Si la participation aux dernières élections européennes était globalement en légère hausse par rapport à 2009, l’abstention s’est révélée être une caractéristique persistante à l’échelle du continent. En France, elle a atteint cette année 56 % contre 59,4 % en 2009. Un taux qui demeure extrêmement variable d’un bout à l’autre de l’Europe, passant tantôt de 10 % à 87 % dans certains pays. 

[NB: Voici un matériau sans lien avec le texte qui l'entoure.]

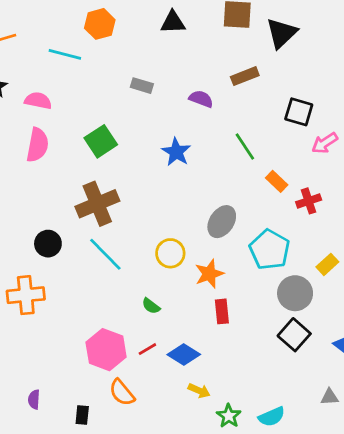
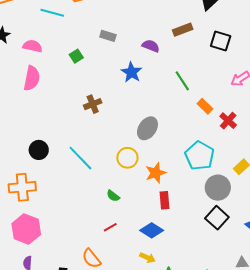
black square: (299, 112) -> (221, 41), moved
green square: (101, 141) -> (76, 56), moved, size x0.6
blue star: (176, 152) -> (132, 72), moved
red cross: (309, 201) -> (228, 121), turned -30
brown cross: (97, 204) -> (93, 104), moved, size x0.6
gray ellipse: (222, 222) -> (147, 128), moved
pink hexagon: (106, 350) -> (26, 229), moved
blue diamond: (184, 354) -> (152, 230), moved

On prête volontiers au numérique la capacité de favoriser la participation citoyenne et ainsi ouvrir la démocratie. Entre désintérêt des citoyens, montée en puissance du populisme et déficit d’incarnation, l’Europe en aurait bien besoin. Mais à une échelle aussi vaste, quel rôle le numérique a-t-il à jouer exactement ? Peut-il contribuer à réduire la fracture entre citoyens et institutions à l’avenir, et comment ?

Au continent du désenchantement les plateformes fleurissent

L’histoire de la construction européenne est avant tout une histoire humaine mais qui a trop longtemps concerné les élites, qu’elles soient intellectuelles, économiques ou politiques.  Aujourd’hui, la transparence s’est imposée comme un crédo pour ces acteurs tant la demande citoyenne est forte. De fait, s’ils délaissent les urnes, les citoyens européens se mobilisent plus localement ou autour d’actions précises. Lors du deuxième Digitalk organisé par Microsoft France, Nicolas Petit, directeur de la division marketing et opérations a ainsi expliqué :

« Nous faisons face aujourd’hui à différents phénomènes : l’ouverture puisque les citoyens demandent plus de transparence mais aussi l’économie de la mobilisation, puisqu’il est facile de soutenir en un clic, un « j’aime » ou un hashtag devenu haut-parleur générique. »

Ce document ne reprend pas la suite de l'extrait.